- Education: St Thomas's Hospital Medical School
- Engineering career
- Discipline: Biomedical engineering
- Institutions: King's College London

= Kawal Rhode =

English biomedical engineer

Kawal Rhode is an English biomedical engineer. He is a full professor of biomedical engineering and the head of education at the School of Biomedical Engineering and Imaging Sciences at King's College London (KCL), England, United Kingdom.

== Biography ==
Rhode completed his BSc degree at the Guy's & St. Thomas' Hospitals Medical School, and PhD at the University College London. He then started working at KCL in 2001 as a post-doctoral scientist in the area of image-guided interventions. He worked on the image registration methods to register cardiac MRI and X-ray fluoroscopy data. He progressed to the post of a lecturer in 2007, and senior lecturer in 2011, Reader in 2015, and a full-professor in 2016. He oversees the engineering, sciences, and iBSc courses at bachelor's and master's levels.

His research focuses on image processing based guided surgical interventions, 3D printing, cardiac biophysical modelling in humans, medical robotics, and pedagogy for biomedical engineering.

His research on pacemakers in patients is mentioned in Science Newsletters. He was covered in a news article for developing a novel steerable catheter in a collaborative effort between KCL and Cambridge Design Partnership (CDP). Rhode was also covered by BioScience Today, where he spoke with Ellen Rossiter explaining him about his research work, inspirations, and motivations behind his research in the area of biomedical engineering.

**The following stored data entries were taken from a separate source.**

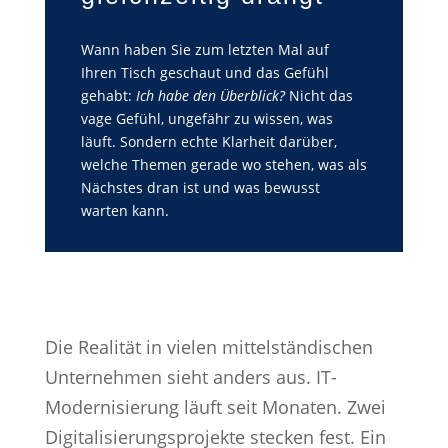
Wann haben Sie zum letzten Mal auf
Ihren Tisch geschaut und das Gefühl
gehabt:
Ich habe den Überblick?
Nicht das
vage Gefühl, ungefähr zu wissen, was
läuft. Sondern echte Klarheit darüber,
welche Themen gerade wo stehen, was als
Nächstes dran ist und was bewusst
warten kann.
Die Realität in vielen mittelständischen
Unternehmen sieht anders aus. IT-
Modernisierung läuft seit Monaten. Zwei
Digitalisierungsprojekte stecken fest. Ein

== Selected publications ==
A list of selected publications with over 1000 total citations are listed below:

- 356 citations: Native T1 mapping in differentiation of normal myocardium from diffuse disease in hypertrophic and dilated cardiomyopathy. Valentina O Puntmann, Tobias Voigt, Zhong Chen, Manuel Mayr, Rashed Karim, Kawal Rhode, Ana Pastor, Gerald Carr-White, Reza Razavi, Tobias Schaeffter, Eike Nagel. JACC: Cardiovascular Imaging 6 (4), 475–484.
- 355 citations: Cardiac catheterisation guided by MRI in children and adults with congenital heart disease. Reza Razavi, Derek LG Hill, Stephen F Keevil, Marc E Miquel, Vivek Muthurangu, Sanjeet Hegde, Kawal Rhode, Michael Barnett, Joop van Vaals, David J Hawkes, Edward Baker. The Lancet 362 (9399), 1877–1882.
- 208 citations: A registration-based propagation framework for automatic whole heart segmentation of cardiac MRI. X Zhuang, KS Rhode, RS Razavi, DJ Hawkes, S Ourselin. IEEE transactions on medical imaging 29 (9), 1612–1625.
- 206 citations: Patient-specific electromechanical models of the heart for the prediction of pacing acute effects in CRT: a preliminary clinical validation. Maxime Sermesant, Radomir Chabiniok, Phani Chinchapatnam, Tommaso Mansi, Florence Billet, Philippe Moireau, Jean-Marc Peyrat, K Wong, Jatin Relan, Kawal Rhode, Matthew Ginks, Pier Lambiase, Hervé Delingette, Michel Sorine, C Aldo Rinaldi, Dominique Chapelle, Reza Razavi, Nicholas Ayache. Medical image analysis 16 (1), 201–215.
- 197 citations: A system for real-time XMR guided cardiovascular intervention. Kawal S Rhode, Maxime Sermesant, David Brogan, Sanjeet Hegde, John Hipwell, Pier Lambiase, Eric Rosenthal, Clifford Bucknall, Shakeel A Qureshi, Jaswinder S Gill, Reza Razavi, Derek LG Hill. IEEE transactions on medical imaging 24 (11), 1428–1440.
- 169 citations: Intensity-based 2-D-3-D registration of cerebral angiograms. John H Hipwell, Graeme P Penney, Robert A McLaughlin, Kawal Rhode, Paul Summers, Tim C Cox, James V Byrne, J Alison Noble, David J Hawkes. IEEE transactions on medical imaging 22 (11), 1417–1426.